LEADER steht für "Liaison entre actions de développement de l´économie rurale (Verbindung zwischen Aktionen zur Entwicklung der ländlichen Wirtschaft). Seit der Förderperiode 2007 bis 2013 bildet LEADER einen Teil des "Europäischen Landwirtschaftsfonds für die Entwicklung des ländlichen Raums (ELER)".
Im Mittelpunkt steht dort eine gezielte Förderung strukturverbessernder und innovativer Maßnahmen.
Für LEADER werden in den Jahren bis 2013 von der Europäischen Union rund 31,5 Millionen Euro für Baden-Württemberg bereitgestellt. Etwa dieselbe Summe wird vom Land und den Gemeinden zur Kofinanzierung der Maßnahmen bereitgestellt.


Zuwendungsempfänger
  • Gemeinden und andere Gebietskörperschaften
  • Natürliche Personen (in Abhängigkeit der Maßnahme)
  • Juristische Personen, Personengemeinschaften und Personengesellschaften (in Abhängigkeit der Maßnahme)
Zuwendungsvoraussetzungen
  • Einrichtung einer auf der Grundlage einer Ausschreibung ausgewählten und durch das Ministerium für Ernährung und Ländlichen Raum genehmigten LEADER-Aktionsgruppe für ein abgegrenztes Gebiet
  • Maßnahme entspricht den Zwecken des regionalen Entwicklungskonzepts des LEADER-Aktionsgebietes

Förderschwerpunkte

Projektförderung als Anteilsfinanzierung in Form von Zuschüssen
  • Private Vorhaben mit bis zu 35 % der zuwendungsfähigen Kosten
  • Privatgewerbliche Vorhaben bis zu 25 % der zuwendungsfähigen Kosten in Abhängigkeit der Projektart, maximal 200.000 € innerhalb von 3 Jahren - De-minimis-Regelung der EU
  • Kommunale Vorhaben bis zu 55 % (bei sog.
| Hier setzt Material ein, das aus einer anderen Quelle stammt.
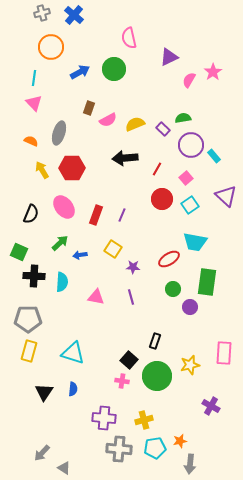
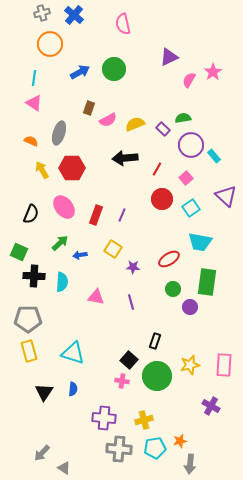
pink semicircle at (129, 38): moved 6 px left, 14 px up
orange circle at (51, 47): moved 1 px left, 3 px up
pink triangle at (34, 103): rotated 12 degrees counterclockwise
cyan square at (190, 205): moved 1 px right, 3 px down
cyan trapezoid at (195, 242): moved 5 px right
purple line at (131, 297): moved 5 px down
yellow rectangle at (29, 351): rotated 30 degrees counterclockwise
pink rectangle at (224, 353): moved 12 px down
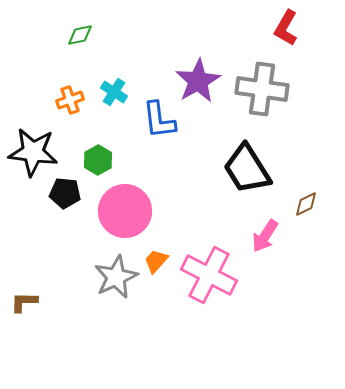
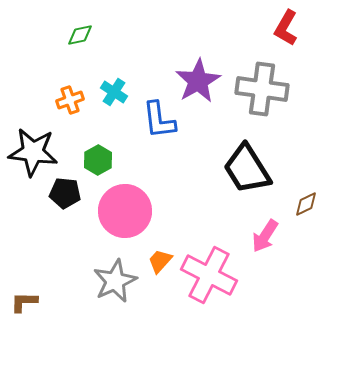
orange trapezoid: moved 4 px right
gray star: moved 1 px left, 4 px down
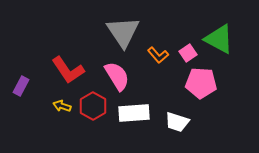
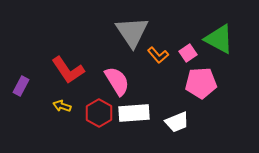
gray triangle: moved 9 px right
pink semicircle: moved 5 px down
pink pentagon: rotated 8 degrees counterclockwise
red hexagon: moved 6 px right, 7 px down
white trapezoid: rotated 40 degrees counterclockwise
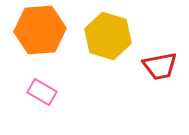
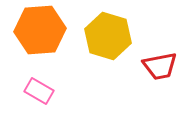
pink rectangle: moved 3 px left, 1 px up
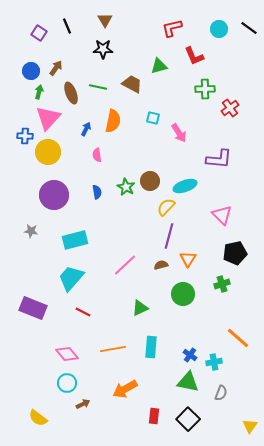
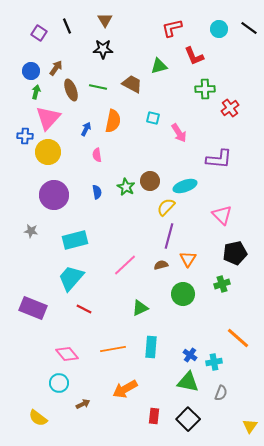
green arrow at (39, 92): moved 3 px left
brown ellipse at (71, 93): moved 3 px up
red line at (83, 312): moved 1 px right, 3 px up
cyan circle at (67, 383): moved 8 px left
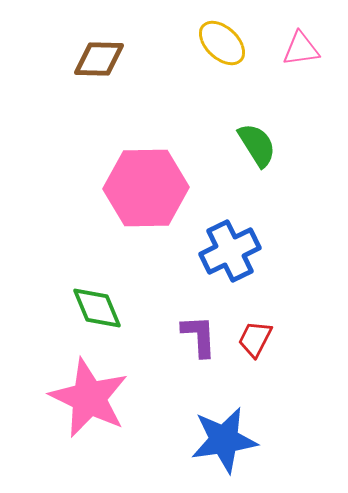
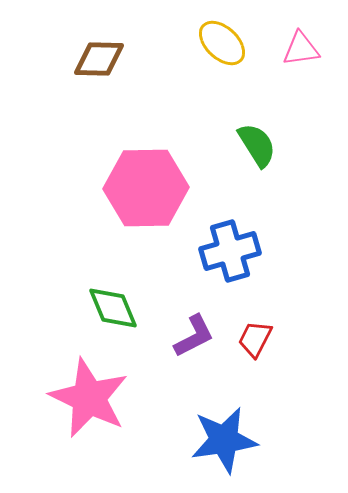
blue cross: rotated 10 degrees clockwise
green diamond: moved 16 px right
purple L-shape: moved 5 px left; rotated 66 degrees clockwise
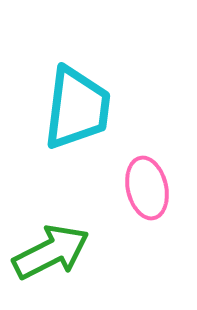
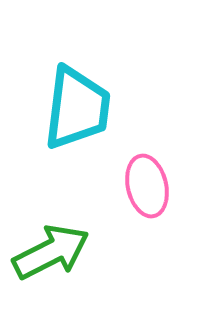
pink ellipse: moved 2 px up
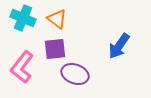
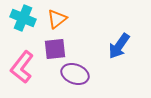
orange triangle: rotated 45 degrees clockwise
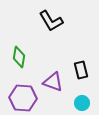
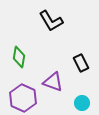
black rectangle: moved 7 px up; rotated 12 degrees counterclockwise
purple hexagon: rotated 20 degrees clockwise
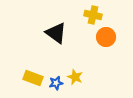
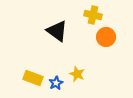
black triangle: moved 1 px right, 2 px up
yellow star: moved 2 px right, 3 px up
blue star: rotated 16 degrees counterclockwise
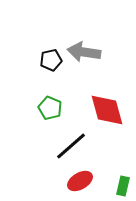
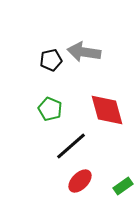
green pentagon: moved 1 px down
red ellipse: rotated 15 degrees counterclockwise
green rectangle: rotated 42 degrees clockwise
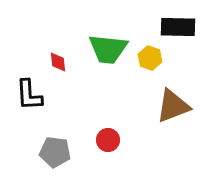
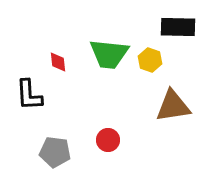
green trapezoid: moved 1 px right, 5 px down
yellow hexagon: moved 2 px down
brown triangle: rotated 12 degrees clockwise
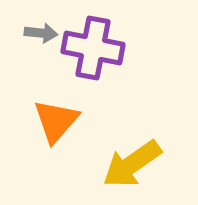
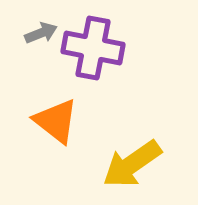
gray arrow: rotated 28 degrees counterclockwise
orange triangle: rotated 33 degrees counterclockwise
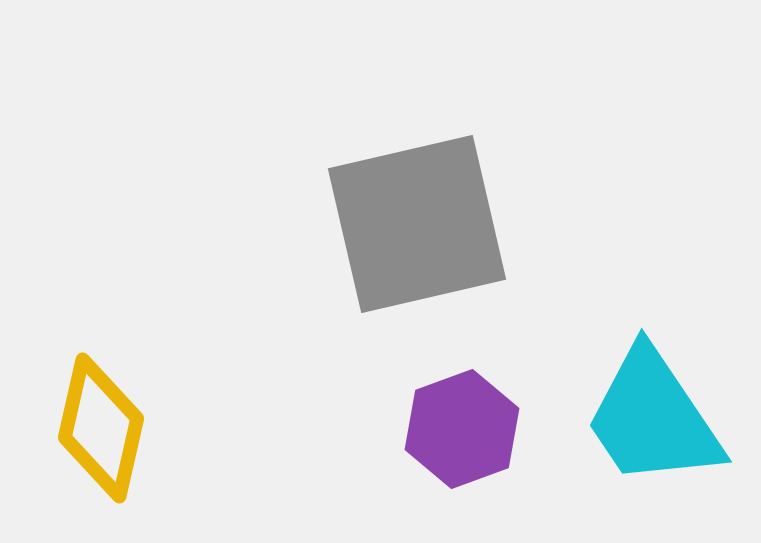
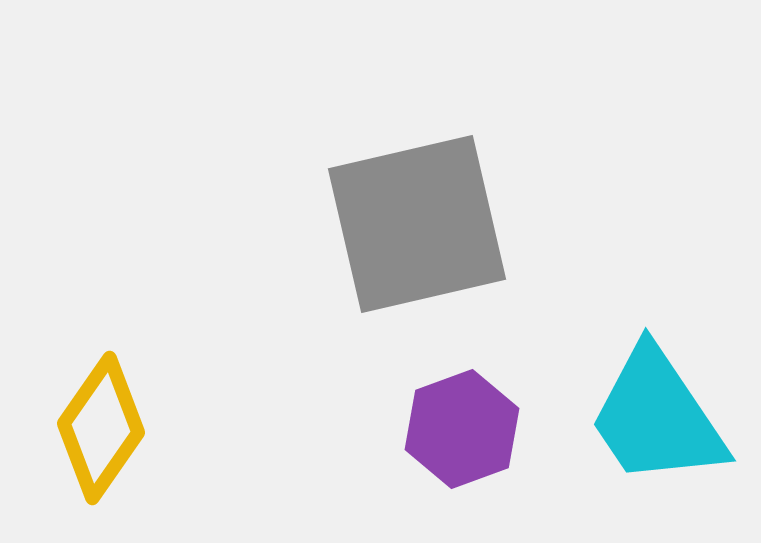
cyan trapezoid: moved 4 px right, 1 px up
yellow diamond: rotated 22 degrees clockwise
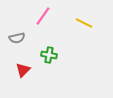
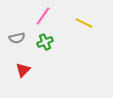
green cross: moved 4 px left, 13 px up; rotated 35 degrees counterclockwise
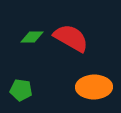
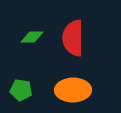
red semicircle: moved 2 px right; rotated 120 degrees counterclockwise
orange ellipse: moved 21 px left, 3 px down
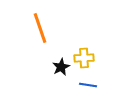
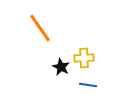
orange line: rotated 16 degrees counterclockwise
black star: rotated 18 degrees counterclockwise
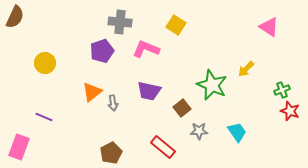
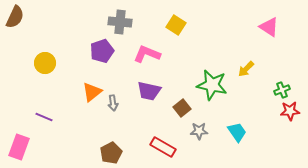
pink L-shape: moved 1 px right, 5 px down
green star: rotated 12 degrees counterclockwise
red star: rotated 24 degrees counterclockwise
red rectangle: rotated 10 degrees counterclockwise
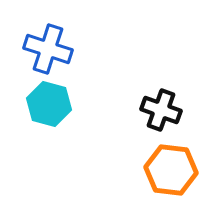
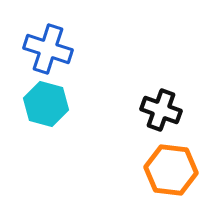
cyan hexagon: moved 3 px left
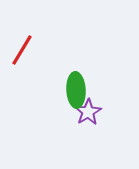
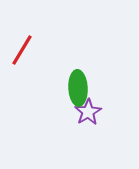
green ellipse: moved 2 px right, 2 px up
Leitprojekten bis zu 75 %) der zuwendungsfähigen Kosten

LEADER Aktionsgruppe

Aufgaben und Zusammensetzung:
Die LEADER-Aktionsgruppe beschließt die Projekte, die im LEADER-Gebiet gefördert werden sollen. In der Aktionsgruppe gibt es sowohl stimmberechtigte als auch beratende Mitglieder. Die stimmberechtigten Mitglieder der LAG Oberschwaben setzen sich aus Vertretern der Kommunen, der Fachämter, der Wirtschaft und des Handwerks, der Landwirtschaft, des Tourismus, sozialer Einrichtungen und des Naturschutzes zusammen.
 
Ziele und Strategien:
Für eine Förderung mit LEADER-Mitteln ist neben der Maßgabe, dass sich das Projekt in die Strategie der Region einfügt, eine „Kofinanzierung“ notwendig. Das bedeutet, dass neben den EU-Mitteln auch nationale öffentliche Mittel in der gleichen Höhe einfließen müssen.
Hierbei unterstützt das Land Baden-Württemberg die Projekte mit Mitteln des Ministeriums für Ernährung und ländlichen Raum Baden-Württemberg. Ein großer Teil der öffentlichen Mittel muss jedoch auch von den Landkreisen und Kommunen vor Ort bereitgestellt werden.
Dies setzt das Engagement der beteiligten Gemeinden in den LEADER-Gebieten voraus.
Dieses Engagement haben die Regionen durch das Erstellen eines Entwicklungskonzepts und den damit verbundenen Arbeitstreffen bereits begonnen.
Die Umsetzung dieser Strategie soll durch die Einrichtung einer Geschäftsstelle erleichtert werden. Die Geschäftsstelle mit Sitz im Landratsamt Sigmaringen dient dazu, die Aktionsgruppe zu leiten, Netzwerke aufzubauen und die LAG nach Außen zu vertreten. Dies wird durch gezielte Öffentlichkeitsarbeit, die Vor- und Nachbereitungen der LAG-Sitzungen, die Kontaktpflege zu den Projektgruppen, die Beratung der Antragsteller, die Moderation einer konzeptionellen Begleitung, die Aufbereitung von Berichten und Statistiken sowie die Koordinierung einzelner Aufgaben geschehen.
 
Die Region Oberschwaben ist mit ihrem regionalen Entwicklungskonzept als eines von 8 LEADER Gebieten in Baden-Württemberg ausgewählt worden und kann bis 2013 entsprechend ihrer Entwicklungsstrategie Projekte zur Förderung beantragen.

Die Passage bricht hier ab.